Lieutenant Barty R. Brooks, USAFR, standing on the wing of a North American Aviation F-86F Sabre, Korea, 1954. (U.S. Air Force)

10 January 1956: First Lieutenant Barty Ray Brooks, United States Air Force Reserve, a pilot assigned to the 1708th Ferrying Wing, Detachment 12, at Kelly Air Force Base, Texas, along with two other pilots from the same unit, Captain Rusty Wilson and Lieutenant Crawford Shockley, picked up three brand new F-100C Super Sabre fighters at the North American Aviation Inc. assembly plant at Air Force Plant 42, Palmdale, California. It was to be a short flight, as these three jets were being taken to nearby George Air Force Base, Adelanto, California, only 42.5 miles (68.4 kilometers) to the east. Brooks was flying F-100C-20-NA, serial number 54-1907.

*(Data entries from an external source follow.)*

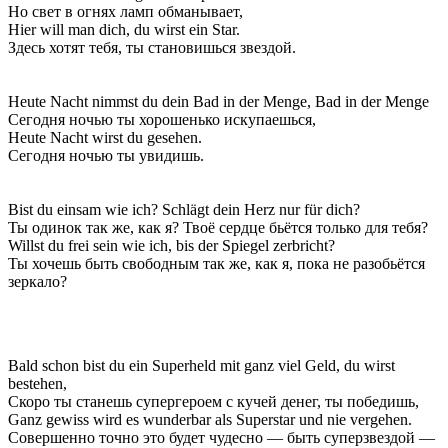
Но свет в огнях ламп обманывает,
Hier will man dich, du wirst ein Star.
Здесь хотят тебя, ты становишься звездой.
Heute Nacht nimmst du dein Bad in der Menge, Bad in der Menge
Сегодня ночью ты хорошенько искупаешься,
Heute Nacht wirst du gesehen.
Сегодня ночью ты увидишь.
Bist du einsam wie ich? Schlägt dein Herz nur für dich?
Ты одинок так же, как я? Твоё сердце бьётся только для тебя?
Willst du frei sein wie ich, bis der Spiegel zerbricht?
Ты хочешь быть свободным так же, как я, пока не разобьётся
зеркало?
Bald schon bist du ein Superheld mit ganz viel Geld, du wirst
bestehen,
Скоро ты станешь супергероем с кучей денег, ты победишь,
Ganz gewiss wird es wunderbar als Superstar und nie vergehen.
Совершенно точно это будет чудесно — быть суперзвездой —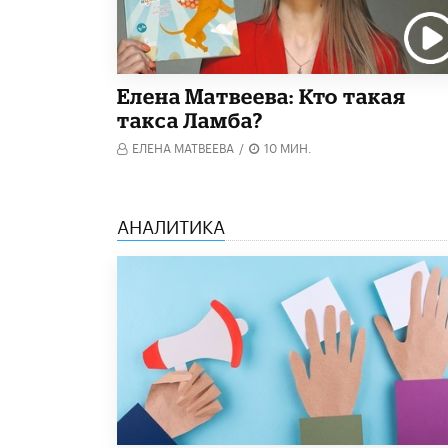
Елена Матвеева: Кто такая
такса Ламба?
ЕЛЕНА МАТВЕЕВА
/
10 МИН.
АНАЛИТИКА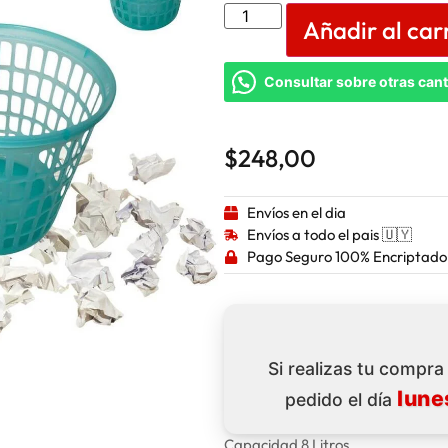
Añadir al car
Consultar sobre otras can
$
248,00
Envíos en el dia
Envíos a todo el pais 🇺🇾
Pago Seguro 100% Encriptado
Si realizas tu compr
lune
pedido el día
Capacidad 8 Litros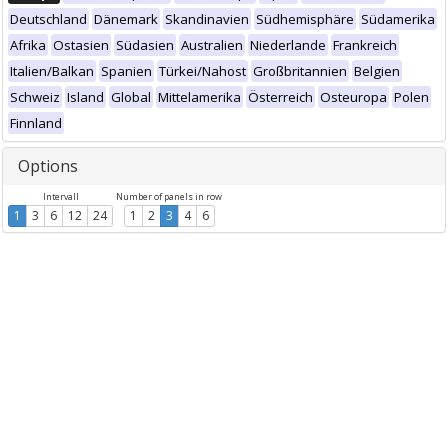
Deutschland
Dänemark
Skandinavien
Südhemisphäre
Südamerika
Afrika
Ostasien
Südasien
Australien
Niederlande
Frankreich
Italien/Balkan
Spanien
Türkei/Nahost
Großbritannien
Belgien
Schweiz
Island
Global
Mittelamerika
Österreich
Osteuropa
Polen
Finnland
Options
Intervall
Number of panels in row
1
3
6
12
24
1
2
3
4
6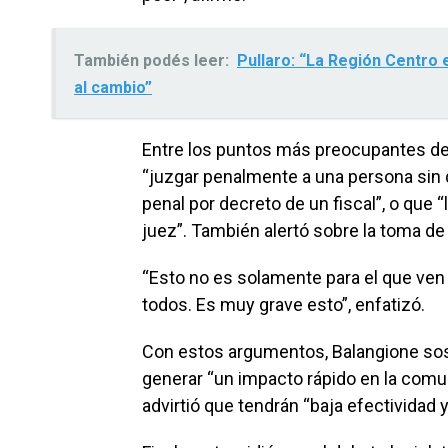
También podés leer:
Pullaro: “La Región Centro 
al cambio”
Entre los puntos más preocupantes del
“juzgar penalmente a una persona sin q
penal por decreto de un fiscal”, o que “
juez”. También alertó sobre la toma de
“Esto no es solamente para el que ven 
todos. Es muy grave esto”, enfatizó.
Con estos argumentos, Balangione so
generar “un impacto rápido en la comu
advirtió que tendrán “baja efectividad y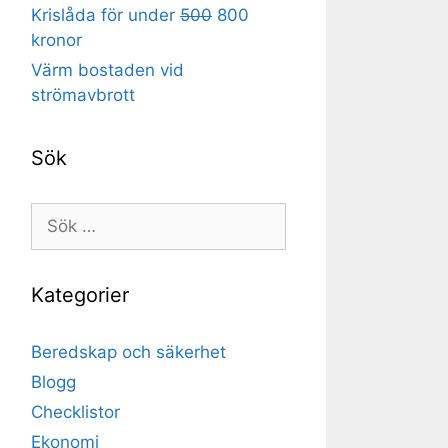
Krislåda för under
500
800
kronor
Värm bostaden vid
strömavbrott
Sök
Sök
efter:
Kategorier
Beredskap och säkerhet
Blogg
Checklistor
Ekonomi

This North American Aviation F-100C-25-NA Super Sabre, serial number 54-2099, is similar to the fighter flown by Lieutenant Brooks, 10 January 1956. (U.S. Air Force)
This North American Aviation F-100C-25-NA Super Sabre, serial number 54-2099, is similar to the fighter flown by Lieutenant Brooks, 10 January 1956. (U.S. Air Force)
This photograph shows the lower section of the nose gear strut of an F-100 Super Sabre. The scissors ling is the hinged assembly. A red pin is visible at teh center hinge. Thi spin had been removed by ground handlers to tow the fighter, but had not been reinstalled before Lt. Brooks' flight.
This photograph shows the lower section of the nose gear strut of an F-100 Super Sabre. The scissors link is the hinged assembly. A red pin is visible at the center hinge. This pin had been removed by ground handlers to tow the fighter, but had not been secured with a safety pin when it was reinstalled before Lt. Brooks’ flight. (Michael Benolkin)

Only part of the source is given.